%%

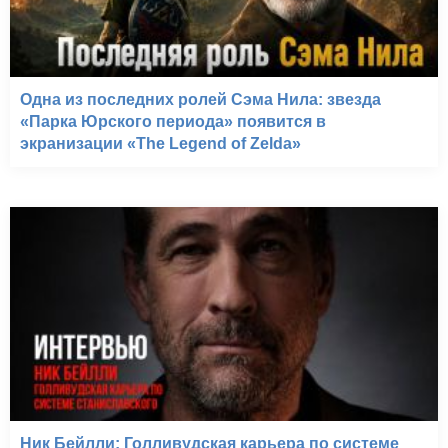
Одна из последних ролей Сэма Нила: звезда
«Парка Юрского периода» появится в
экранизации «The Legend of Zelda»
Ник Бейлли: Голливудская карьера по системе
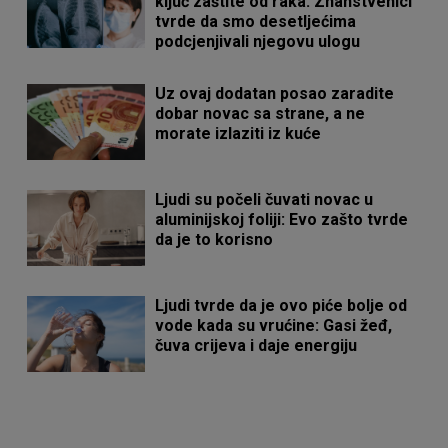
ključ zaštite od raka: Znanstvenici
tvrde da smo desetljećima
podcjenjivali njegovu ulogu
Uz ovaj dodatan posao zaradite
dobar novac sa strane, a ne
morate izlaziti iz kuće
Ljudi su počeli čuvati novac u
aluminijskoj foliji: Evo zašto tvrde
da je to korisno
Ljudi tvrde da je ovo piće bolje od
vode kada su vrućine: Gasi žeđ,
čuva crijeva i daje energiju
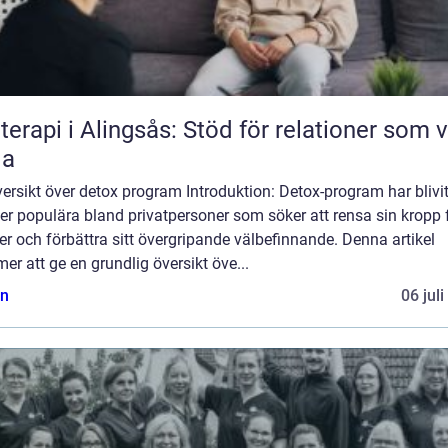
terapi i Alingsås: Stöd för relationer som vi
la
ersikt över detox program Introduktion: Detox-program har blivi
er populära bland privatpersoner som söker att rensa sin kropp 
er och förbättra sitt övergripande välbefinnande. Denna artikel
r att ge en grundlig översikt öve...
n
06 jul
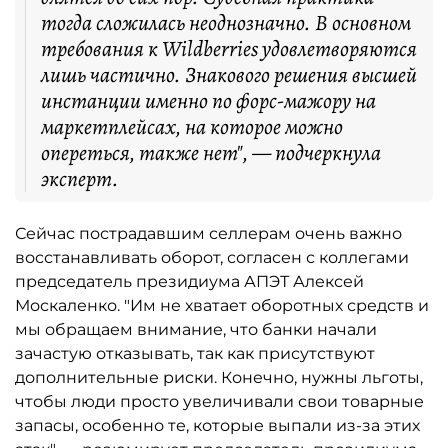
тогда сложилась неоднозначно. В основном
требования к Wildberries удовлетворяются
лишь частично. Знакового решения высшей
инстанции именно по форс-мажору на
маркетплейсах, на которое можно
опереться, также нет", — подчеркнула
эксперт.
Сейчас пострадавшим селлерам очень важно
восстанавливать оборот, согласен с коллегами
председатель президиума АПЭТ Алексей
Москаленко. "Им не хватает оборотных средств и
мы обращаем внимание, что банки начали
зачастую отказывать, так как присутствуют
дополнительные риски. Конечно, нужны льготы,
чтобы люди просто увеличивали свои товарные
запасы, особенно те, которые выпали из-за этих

%%
%%

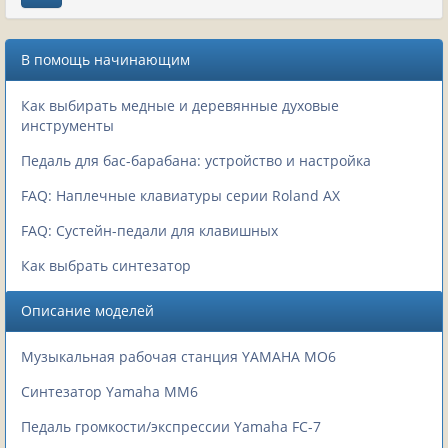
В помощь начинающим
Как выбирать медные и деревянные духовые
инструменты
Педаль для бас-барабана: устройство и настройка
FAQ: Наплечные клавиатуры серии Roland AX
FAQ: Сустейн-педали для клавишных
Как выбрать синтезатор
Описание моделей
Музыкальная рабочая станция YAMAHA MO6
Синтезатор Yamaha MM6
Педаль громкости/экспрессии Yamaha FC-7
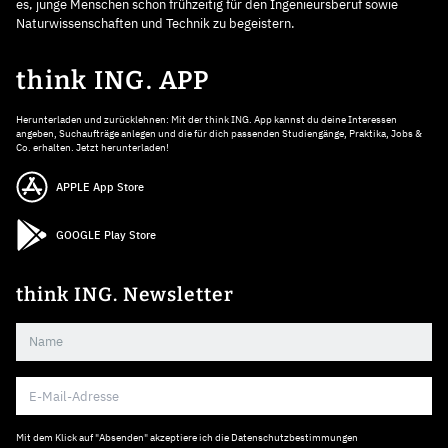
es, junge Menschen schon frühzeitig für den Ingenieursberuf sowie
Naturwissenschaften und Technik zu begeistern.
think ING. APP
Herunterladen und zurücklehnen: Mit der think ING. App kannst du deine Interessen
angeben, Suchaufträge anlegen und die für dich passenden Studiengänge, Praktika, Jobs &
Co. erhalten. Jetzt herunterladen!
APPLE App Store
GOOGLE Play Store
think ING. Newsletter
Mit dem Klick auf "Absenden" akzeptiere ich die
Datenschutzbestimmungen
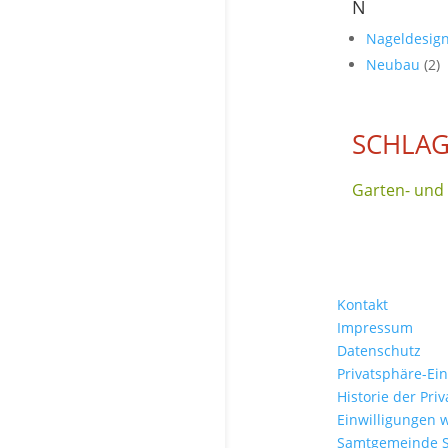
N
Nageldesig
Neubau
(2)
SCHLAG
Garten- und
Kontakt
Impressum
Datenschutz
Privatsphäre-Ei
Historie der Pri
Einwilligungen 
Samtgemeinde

%%

Task objective
Looking at the listing above, which lines run from the one containing "Co. erhalten. Jetzt herunterladen!" through the one containing "Samtgemeinde"? Print exactly those, ends included, pictures excluded.

Result of the task
Co. erhalten. Jetzt herunterladen!
APPLE App Store
GOOGLE Play Store
think ING. Newsletter
Mit dem Klick auf "Absenden" akzeptiere ich die
Datenschutzbestimmungen
N
Nageldesig
Neubau
(2)
SCHLAG
Garten- und
Kontakt
Impressum
Datenschutz
Privatsphäre-Ei
Historie der Pri
Einwilligungen 
Samtgemeinde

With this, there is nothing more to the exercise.